▶ _What to work on_: Report each line of the entries below that includes "previous".
[Exercise data — start]
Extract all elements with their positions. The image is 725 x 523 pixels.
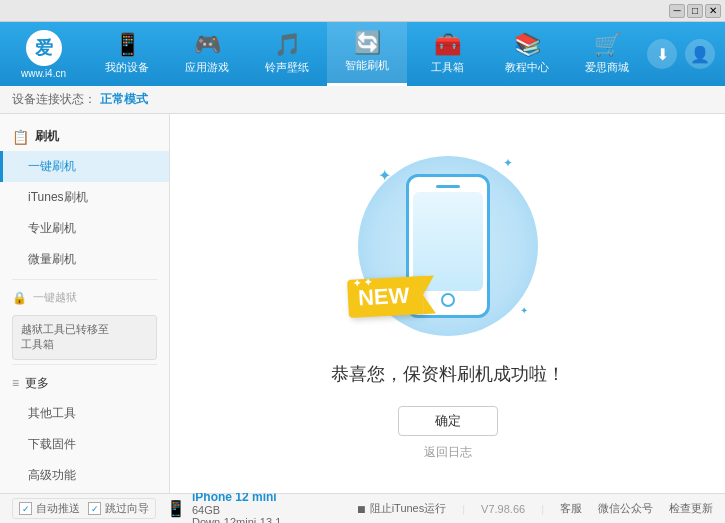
shop-icon: 🛒: [594, 34, 621, 56]
skip-wizard-label: 跳过向导: [105, 501, 149, 516]
advanced-label: 高级功能: [28, 468, 76, 482]
sidebar-more-header[interactable]: ≡ 更多: [0, 369, 169, 398]
new-badge: ✦ ✦ NEW: [347, 276, 424, 318]
nav-items: 📱 我的设备 🎮 应用游戏 🎵 铃声壁纸 🔄 智能刷机 🧰 工具箱 📚 教程中心…: [87, 22, 647, 86]
sidebar-item-download-firmware[interactable]: 下载固件: [0, 429, 169, 460]
status-bar: 设备连接状态： 正常模式: [0, 86, 725, 114]
status-label: 设备连接状态：: [12, 91, 96, 108]
stop-itunes-label: 阻止iTunes运行: [370, 501, 447, 516]
tutorial-icon: 📚: [514, 34, 541, 56]
close-button[interactable]: ✕: [705, 4, 721, 18]
device-firmware: Down-12mini-13,1: [192, 516, 281, 524]
more-section-icon: ≡: [12, 376, 19, 390]
sparkle-1-icon: ✦: [378, 166, 391, 185]
confirm-button[interactable]: 确定: [398, 406, 498, 436]
nav-shop-label: 爱思商城: [585, 60, 629, 75]
status-value: 正常模式: [100, 91, 148, 108]
flash-section-icon: 📋: [12, 129, 29, 145]
wechat-link[interactable]: 微信公众号: [598, 501, 653, 516]
sidebar-jailbreak-section: 🔒 一键越狱 越狱工具已转移至工具箱: [0, 284, 169, 360]
ringtone-icon: 🎵: [274, 34, 301, 56]
minimize-button[interactable]: ─: [669, 4, 685, 18]
logo-area: 爱 www.i4.cn: [10, 30, 77, 79]
nav-apps-games[interactable]: 🎮 应用游戏: [167, 22, 247, 86]
skip-wizard-checkbox[interactable]: ✓ 跳过向导: [88, 501, 149, 516]
sparkle-2-icon: ✦: [503, 156, 513, 170]
device-storage: 64GB: [192, 504, 281, 516]
logo-subtext: www.i4.cn: [21, 68, 66, 79]
toolbox-icon: 🧰: [434, 34, 461, 56]
nav-apps-games-label: 应用游戏: [185, 60, 229, 75]
divider-1: [12, 279, 157, 280]
itunes-flash-label: iTunes刷机: [28, 190, 88, 204]
sidebar-jailbreak-notice: 越狱工具已转移至工具箱: [12, 315, 157, 360]
sep-1: |: [462, 503, 465, 515]
auto-push-label: 自动推送: [36, 501, 80, 516]
sparkle-3-icon: ✦: [520, 305, 528, 316]
stop-itunes-button[interactable]: ⏹ 阻止iTunes运行: [356, 501, 447, 516]
bottom-bar: ✓ 自动推送 ✓ 跳过向导 📱 iPhone 12 mini 64GB Down…: [0, 493, 725, 523]
nav-smart-flash-label: 智能刷机: [345, 58, 389, 73]
sidebar-more-title: 更多: [25, 375, 49, 392]
smart-flash-icon: 🔄: [354, 32, 381, 54]
apps-games-icon: 🎮: [194, 34, 221, 56]
nav-shop[interactable]: 🛒 爱思商城: [567, 22, 647, 86]
sidebar-item-other-tools[interactable]: 其他工具: [0, 398, 169, 429]
nav-tutorial[interactable]: 📚 教程中心: [487, 22, 567, 86]
sidebar: 📋 刷机 一键刷机 iTunes刷机 专业刷机 微量刷机 🔒 一键越狱: [0, 114, 170, 493]
version-text: V7.98.66: [481, 503, 525, 515]
sidebar-item-advanced[interactable]: 高级功能: [0, 460, 169, 491]
sidebar-jailbreak-header: 🔒 一键越狱: [0, 284, 169, 311]
other-tools-label: 其他工具: [28, 406, 76, 420]
nav-smart-flash[interactable]: 🔄 智能刷机: [327, 22, 407, 86]
sidebar-flash-header[interactable]: 📋 刷机: [0, 122, 169, 151]
nav-toolbox-label: 工具箱: [431, 60, 464, 75]
user-button[interactable]: 👤: [685, 39, 715, 69]
one-click-flash-label: 一键刷机: [28, 159, 76, 173]
customer-service-link[interactable]: 客服: [560, 501, 582, 516]
check-update-link[interactable]: 检查更新: [669, 501, 713, 516]
device-phone-icon: 📱: [166, 499, 186, 518]
sidebar-item-micro-flash[interactable]: 微量刷机: [0, 244, 169, 275]
auto-push-checkbox-box[interactable]: ✓: [19, 502, 32, 515]
new-badge-stars: ✦ ✦: [352, 277, 371, 289]
sidebar-item-pro-flash[interactable]: 专业刷机: [0, 213, 169, 244]
sidebar-more-section: ≡ 更多 其他工具 下载固件 高级功能: [0, 369, 169, 491]
nav-toolbox[interactable]: 🧰 工具箱: [407, 22, 487, 86]
title-bar: ─ □ ✕: [0, 0, 725, 22]
content-area: ✦ ✦ ✦ ✦ ✦ NEW 恭喜您，保资料刷机成功啦！ 确定 返回日志: [170, 114, 725, 493]
sidebar-flash-section: 📋 刷机 一键刷机 iTunes刷机 专业刷机 微量刷机: [0, 122, 169, 275]
download-firmware-label: 下载固件: [28, 437, 76, 451]
download-button[interactable]: ⬇: [647, 39, 677, 69]
nav-my-device[interactable]: 📱 我的设备: [87, 22, 167, 86]
phone-illustration: ✦ ✦ ✦ ✦ ✦ NEW: [348, 146, 548, 346]
nav-right-buttons: ⬇ 👤: [647, 39, 715, 69]
my-device-icon: 📱: [114, 34, 141, 56]
bottom-right: ⏹ 阻止iTunes运行 | V7.98.66 | 客服 微信公众号 检查更新: [356, 501, 713, 516]
nav-my-device-label: 我的设备: [105, 60, 149, 75]
micro-flash-label: 微量刷机: [28, 252, 76, 266]
divider-2: [12, 364, 157, 365]
sidebar-item-one-click-flash[interactable]: 一键刷机: [0, 151, 169, 182]
lock-icon: 🔒: [12, 291, 27, 305]
success-title: 恭喜您，保资料刷机成功啦！: [331, 362, 565, 386]
sep-2: |: [541, 503, 544, 515]
top-nav: 爱 www.i4.cn 📱 我的设备 🎮 应用游戏 🎵 铃声壁纸 🔄 智能刷机 …: [0, 22, 725, 86]
sidebar-item-itunes-flash[interactable]: iTunes刷机: [0, 182, 169, 213]
pro-flash-label: 专业刷机: [28, 221, 76, 235]
stop-itunes-icon: ⏹: [356, 503, 367, 515]
auto-push-checkbox[interactable]: ✓ 自动推送: [19, 501, 80, 516]
nav-ringtone[interactable]: 🎵 铃声壁纸: [247, 22, 327, 86]
maximize-button[interactable]: □: [687, 4, 703, 18]
sidebar-flash-title: 刷机: [35, 128, 59, 145]
phone-home-button: [441, 293, 455, 307]
main-layout: 📋 刷机 一键刷机 iTunes刷机 专业刷机 微量刷机 🔒 一键越狱: [0, 114, 725, 493]
skip-wizard-checkbox-box[interactable]: ✓: [88, 502, 101, 515]
phone-speaker: [436, 185, 460, 188]
nav-ringtone-label: 铃声壁纸: [265, 60, 309, 75]
nav-tutorial-label: 教程中心: [505, 60, 549, 75]
logo-icon: 爱: [26, 30, 62, 66]
back-link[interactable]: 返回日志: [424, 444, 472, 461]
jailbreak-label: 一键越狱: [33, 290, 77, 305]
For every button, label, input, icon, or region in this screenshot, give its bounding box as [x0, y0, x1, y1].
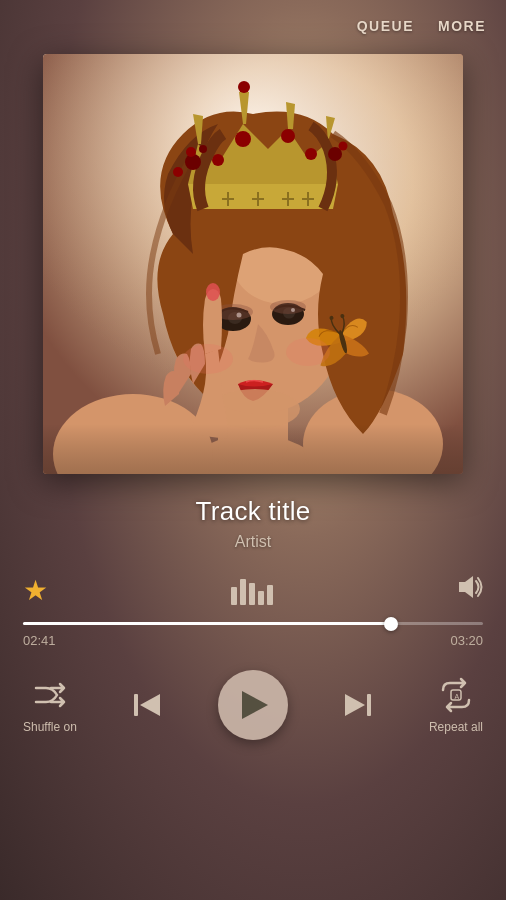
svg-rect-34 — [43, 424, 463, 474]
svg-point-33 — [339, 142, 348, 151]
play-icon — [242, 691, 268, 719]
svg-point-10 — [305, 148, 317, 160]
shuffle-icon — [31, 676, 69, 714]
shuffle-button[interactable]: Shuffle on — [23, 676, 77, 734]
album-art-container — [43, 54, 463, 474]
repeat-label: Repeat all — [429, 720, 483, 734]
track-artist: Artist — [235, 533, 271, 551]
svg-point-31 — [173, 167, 183, 177]
progress-fill — [23, 622, 391, 625]
favorite-button[interactable]: ★ — [23, 574, 48, 607]
equalizer-icon[interactable] — [231, 577, 273, 605]
svg-point-9 — [281, 129, 295, 143]
svg-text:A: A — [454, 693, 459, 700]
header: QUEUE MORE — [0, 0, 506, 44]
svg-point-27 — [286, 338, 330, 366]
svg-point-11 — [212, 154, 224, 166]
track-title: Track title — [195, 496, 310, 527]
svg-point-26 — [183, 344, 233, 374]
svg-point-30 — [199, 145, 207, 153]
current-time: 02:41 — [23, 633, 56, 648]
total-time: 03:20 — [450, 633, 483, 648]
progress-thumb[interactable] — [384, 617, 398, 631]
svg-marker-38 — [140, 694, 160, 716]
play-button[interactable] — [218, 670, 288, 740]
repeat-icon: A — [437, 676, 475, 714]
svg-point-20 — [270, 300, 306, 314]
next-icon — [339, 686, 377, 724]
shuffle-label: Shuffle on — [23, 720, 77, 734]
svg-rect-39 — [367, 694, 371, 716]
svg-point-12 — [238, 81, 250, 93]
time-row: 02:41 03:20 — [23, 633, 483, 648]
queue-button[interactable]: QUEUE — [357, 18, 414, 34]
volume-button[interactable] — [455, 573, 483, 608]
more-button[interactable]: MORE — [438, 18, 486, 34]
svg-marker-35 — [459, 582, 465, 592]
svg-rect-37 — [134, 694, 138, 716]
previous-button[interactable] — [128, 686, 166, 724]
svg-point-22 — [206, 283, 220, 301]
svg-point-8 — [235, 131, 251, 147]
previous-icon — [128, 686, 166, 724]
svg-point-29 — [186, 147, 196, 157]
next-button[interactable] — [339, 686, 377, 724]
playback-row: Shuffle on — [23, 670, 483, 740]
progress-container: 02:41 03:20 — [23, 622, 483, 648]
progress-bar[interactable] — [23, 622, 483, 625]
repeat-button[interactable]: A Repeat all — [429, 676, 483, 734]
album-art — [43, 54, 463, 474]
controls-row: ★ — [23, 573, 483, 608]
svg-marker-40 — [345, 694, 365, 716]
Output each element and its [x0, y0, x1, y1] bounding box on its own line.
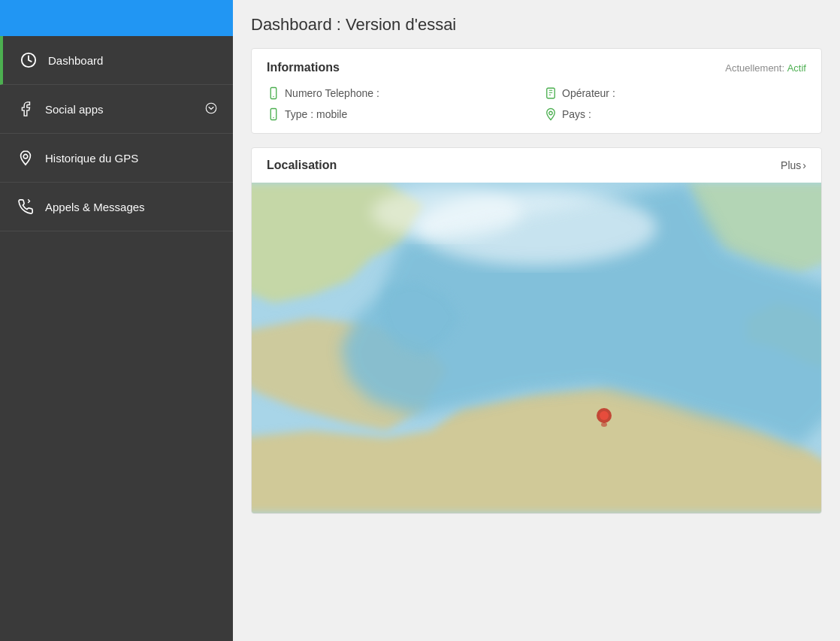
operateur-label: Opérateur : — [562, 87, 615, 99]
status-value: Actif — [787, 62, 806, 74]
main-content: Dashboard : Version d'essai Informations… — [233, 0, 840, 641]
info-grid: Numero Telephone : Opérateur : — [267, 86, 806, 121]
localisation-title: Localisation — [267, 159, 337, 172]
pays-icon — [544, 107, 557, 121]
sidebar-item-label: Appels & Messages — [45, 201, 145, 213]
svg-point-14 — [600, 411, 609, 420]
map-svg — [252, 183, 821, 513]
svg-rect-5 — [547, 88, 555, 98]
svg-point-2 — [23, 154, 28, 159]
sidebar-item-dashboard[interactable]: Dashboard — [0, 36, 233, 85]
informations-title: Informations — [267, 61, 340, 74]
map-container — [252, 183, 821, 513]
sidebar-item-appels-messages[interactable]: Appels & Messages — [0, 183, 233, 231]
sidebar-item-label: Social apps — [45, 103, 104, 116]
pays-label: Pays : — [562, 108, 591, 120]
phone-device-icon — [267, 86, 280, 100]
chevron-down-icon — [204, 101, 218, 117]
sidebar: Dashboard Social apps Historique du GPS — [0, 0, 233, 641]
clock-icon — [18, 50, 39, 71]
page-title: Dashboard : Version d'essai — [251, 15, 822, 35]
facebook-icon — [15, 98, 36, 119]
sidebar-item-social-apps[interactable]: Social apps — [0, 85, 233, 134]
operateur-item: Opérateur : — [544, 86, 806, 100]
status-text: Actuellement: Actif — [725, 62, 806, 74]
sidebar-item-historique-gps[interactable]: Historique du GPS — [0, 134, 233, 183]
informations-header: Informations Actuellement: Actif — [267, 61, 806, 74]
informations-card: Informations Actuellement: Actif Numero … — [251, 48, 822, 134]
localisation-header: Localisation Plus › — [252, 148, 821, 183]
type-label: Type : mobile — [285, 108, 347, 120]
localisation-card: Localisation Plus › — [251, 147, 822, 514]
sidebar-item-label: Dashboard — [48, 54, 103, 67]
numero-telephone-item: Numero Telephone : — [267, 86, 529, 100]
type-item: Type : mobile — [267, 107, 529, 121]
phone-icon — [15, 196, 36, 217]
svg-point-17 — [371, 186, 521, 239]
operator-icon — [544, 86, 557, 100]
type-icon — [267, 107, 280, 121]
sidebar-item-label: Historique du GPS — [45, 152, 138, 165]
pays-item: Pays : — [544, 107, 806, 121]
svg-point-1 — [206, 103, 216, 113]
svg-point-15 — [601, 422, 607, 427]
sidebar-top-bar — [0, 0, 233, 36]
plus-link[interactable]: Plus › — [781, 159, 806, 171]
location-icon — [15, 147, 36, 168]
numero-telephone-label: Numero Telephone : — [285, 87, 379, 99]
svg-point-11 — [549, 111, 553, 115]
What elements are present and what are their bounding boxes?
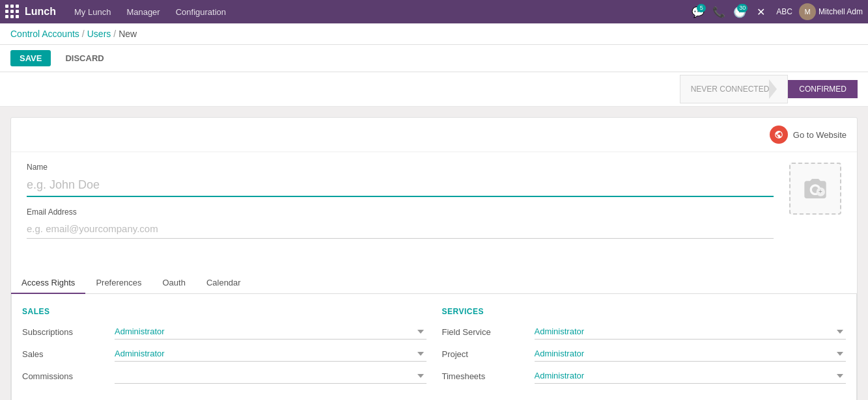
[Exercise data — finish]
▶ _Solution to the problem_:
previous-button[interactable] — [128, 686, 166, 724]
previous-icon — [128, 686, 166, 724]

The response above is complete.